Machine learning algorithms are exceptionally data-hungry, requiring thousands – if not millions – of examples to make informed decisions. Providing high quality training data for our algorithms to learn is an expensive task. Active learning is one strategy that optimizes the human labor required to build effective machine learning systems.

Active Learning Defined (Simply)

Active learning is a machine learning training strategy that enables an algorithm to proactively identify subsets of training data that may most efficiently improve performance. More simply – active learning is a strategy for identifying which specific examples in our training data can best improve model performance.
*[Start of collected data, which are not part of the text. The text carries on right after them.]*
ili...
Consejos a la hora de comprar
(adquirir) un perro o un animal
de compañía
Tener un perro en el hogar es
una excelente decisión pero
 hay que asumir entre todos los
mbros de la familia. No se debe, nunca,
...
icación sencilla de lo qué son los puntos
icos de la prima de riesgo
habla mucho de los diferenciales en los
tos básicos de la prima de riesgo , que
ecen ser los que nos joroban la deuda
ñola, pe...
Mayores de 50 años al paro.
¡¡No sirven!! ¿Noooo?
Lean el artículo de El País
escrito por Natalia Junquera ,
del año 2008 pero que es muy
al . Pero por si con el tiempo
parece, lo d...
It's a subset human-in-the-loop machine learning strategies for improving our models by getting the most from our training data.

An Example of Active Learning in Practice

Imagine you are building a computer vision model to identify packages left on your doorstep in order to send you a push alert that you have received mail. Packages come in a wide array of shapes, sizes, and colors. Say your training data contains 10,000 example images: 600 images of packages that are brown cardboard boxes, 300 images of flat and puffy white envelopes, and 100 images of yellow boxes.

Moreover, each of these boxes could be left on your porch in a different spot, the weather could vary the brightness and darkness on a given day, and the boxes themselves can vary in size. An ideal dataset will have a healthy diversity of variation to capture all possible circumstances: a small yellow box on the left side of your porch during the day to a white envelope on the the right side on a cloudy day (and everything in between, in theory).

We'll say you want to develop a model quickly yet accurately, so you err on the side of labeling a 1,000 images subset of your full 10,000 images, assessing model performance, and then labeling additional data. (Did you know that you can label images in Roboflow?)

Which 1,000 images should you label first?

Intuitively, you'd opt to label some number of each of our hypothetical package classes: brown boxes, white envelopes, and yellow boxes. Because our model cannot learn what, say, a brown box is without seeing any examples of it, we need to be sure to include some number of brown boxes in our training data. Our model would go from zero percent mean average precision on the box class to some non-zero mAP on the brown box class once having examples.

The intuitive decision to ensure our first 1,000 images include examples from each class we want our model to learn is, in effect, one type of active learning. We've narrowed our training data to a set of images that will best improve model performance.

This same concept extends to other attributes of the boxes in our image dataset. What if we selected 300 brown box examples, but every brown box example was a perfect cube? What if we selected all 100 yellow box examples, but our yellow boxes were always delivered on sunny, bright days? Again, our goal should be to create a dataset that includes variation in each of our classes so our model can best learn about packages delivered of any size, in any position, and in any weather condition.

Types of Active Learning

There are multiple methods by which we could aid our model's learning from our initial training data. These methods may include generating additional examples from our training data or determining which subset of examples are most useful to our model. At our core, we're aiming to identify which samples (subset) from a full population (our training data) can best aid model performance.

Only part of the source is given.